9. Nvidia and SoftBank have entered into a partnership to introduce the Grace Hopper superchip into SoftBank’s new distributed data centers in Japan. They will be able to host generative AI and wireless applications in a multi-tenant common server platform, reducing costs and energy.
10. The SoftBank-Nvidia partnership will be based on Nvidia MGX reference architecture, which is currently being used in partnership with companies in Taiwan. It gives system manufacturers a modular reference architecture to help them build more than 100 server variations for AI, accelerated computing and omniverse uses. Companies in the partnership include ASRock Rack, Asus, Gigabyte, Pegatron, QCT and Supermicro.
11. Huang announced the Spectrum-X accelerated networking platform to increase the speed of Ethernet-based clouds. It includes the Spectrum 4 switch, which has 128 ports of 400GB per second and 51.2T per second. The switch is designed to enable a new type of Ethernet, Huang said, and was designed end-to-end to do adaptive routing, isolate performance and do in-fabric computing. It also includes the Bluefield 3 Smart Nic, which connects to the Spectrum 4 switch to perform congestion control.
12. WPP, the largest ad agency in the world, has partnered with Nvidia to develop a content engine based on Nvidia Omniverse. It will be capable of producing photos and video content to be used in advertising.
13. Robot platform Nvidia Isaac ARM is now available for anyone who wants to build robots, and is full-stack, from chips to sensors. Isaac ARM starts with a chip called Nova Orin and is the first robotics full-reference stack, said Huang.
Thanks in large to its importance in AI computing, Nvidia’s stock has soared over the past year, and it is currently has a market valuation of about $960 billion, making it one of the most valuable companies in the world (only Apple, Microsoft, Saudi Aramco, Alphabet and Amazon are ranked higher).
China business in limbo
China’s AI firms are no doubt closely watching the state-of-the-art silicon Nvidia is bringing to the table. Meanwhile, they probably dread another round of U.S. chip bans that threaten to undermine their advancement in generative AI, which requires significantly more computing power and data than previous generations of AI
The U.S. government last year restricted Nvidia from selling its A100 and H100 graphic processing units to China. Both chips are used for training large language models like OpenAI’s GPT-4. H100, its latest generation chip based on the Nvidia Hopper GPU computing architecture with its built-in Transformer Engine, is seeing particularly strong demand. Compared to A100, H100 is able to offer 9x faster AI training and up to 30x faster AI inference on LLMs.
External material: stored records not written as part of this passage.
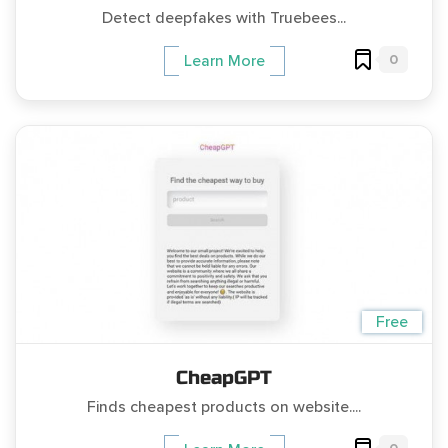
Detect deepfakes with Truebees...
0
Learn More
Free
CheapGPT
Finds cheapest products on website....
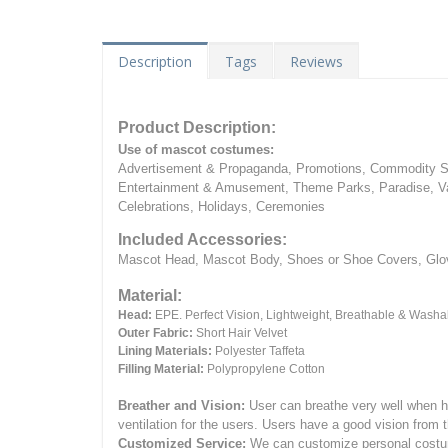
Description
Tags
Reviews
Product Description:
Use of mascot costumes:
Advertisement & Propaganda, Promotions, Commodity Sa
Entertainment & Amusement, Theme Parks, Paradise, Va
Celebrations, Holidays, Ceremonies
Included Accessories:
Mascot Head, Mascot Body, Shoes or Shoe Covers, Gloves
Material:
Head:
EPE.
Perfect Vision, Lightweight, Breathable & Washa
Outer Fabric:
Short Hair Velvet
Lining Materials:
Polyester Taffeta
Filling Material:
Polypropylene Cotton
Breather and Vision:
User can breathe very well when h
ventilation for the users.
Users have a good vision from 
Customized Service:
We can customize personal costume 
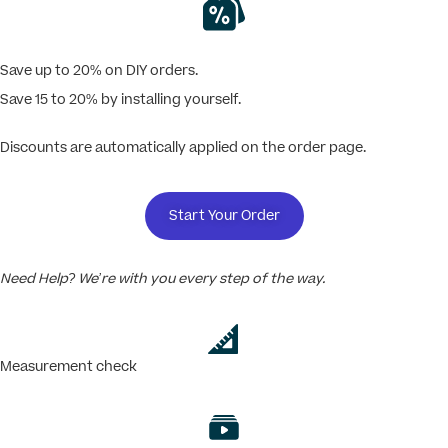
Save up to 20% on DIY orders.
Save 15 to 20% by installing yourself.
Discounts are automatically applied on the order page.
Start Your Order
Need Help? We’re with you every step of the way.
Measurement check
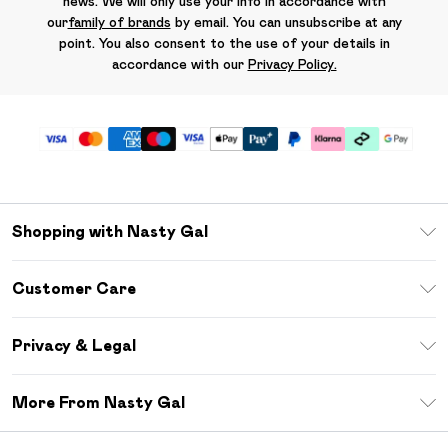
news. We will only use your info in accordance with
our
family of brands
by email. You can unsubscribe at any
point. You also consent to the use of your details in
accordance with our
Privacy Policy.
Shopping with Nasty Gal
Unlimited Delivery
Customer Care
Size Guide
Return Your Order
Debenhams Mastercard
Privacy & Legal
Frequently Asked Questions
DebenhamsPay+
Privacy Policy
Delivery Information
More From Nasty Gal
Clearpay
Terms & Conditions
Returns Information
Klarna
Careers At Nasty Gal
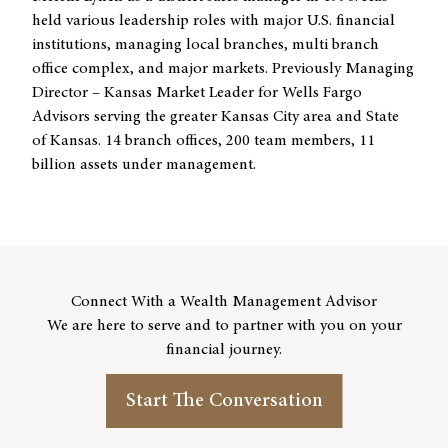
held various leadership roles with major U.S. financial
institutions, managing local branches, multi branch
office complex, and major markets. Previously Managing
Director – Kansas Market Leader for Wells Fargo
Advisors serving the greater Kansas City area and State
of Kansas. 14 branch offices, 200 team members, 11
billion assets under management.
Connect With a Wealth Management Advisor
We are here to serve and to partner with you on your
financial journey.
Start The Conversation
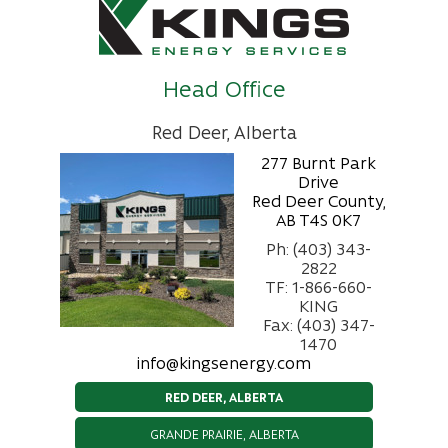
Head Office
Red Deer, Alberta
277 Burnt Park
Drive
Red Deer County,
AB T4S 0K7
Ph: (403) 343-
2822
TF: 1-866-660-
KING
Fax: (403) 347-
1470
info@kingsenergy.com
RED DEER, ALBERTA
GRANDE PRAIRIE, ALBERTA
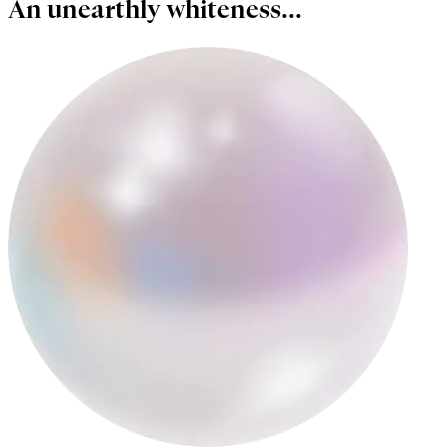
An unearthly whiteness...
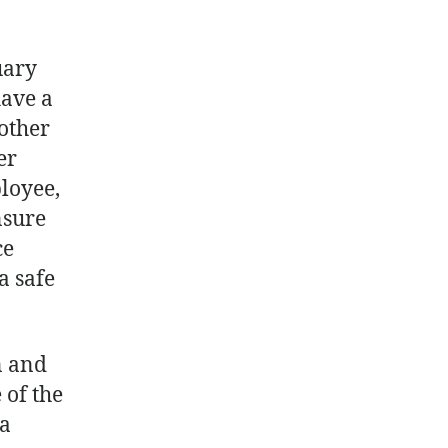
uary
have a
other
er
loyee,
nsure
ce
a safe
n and
 of the
 a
China is obviously too big a market to miss. The chip export ban would cost Nvidia an estimated $400 million in potential sales in the third quarter of last year alone. Nvidia thus resorted to selling China a slower chip that meets U.S. export control rules. But in the long term, China will probably look for more robust alternatives, and the ban serves as a poignant reminder for China to achieve self-reliance in key tech sectors.
As Huang recently said in an interview with the Financial Times: “If [China] can’t buy from … the United States, they’ll just build it themselves. So the US has to be careful. China is a very important market for the technology industry.”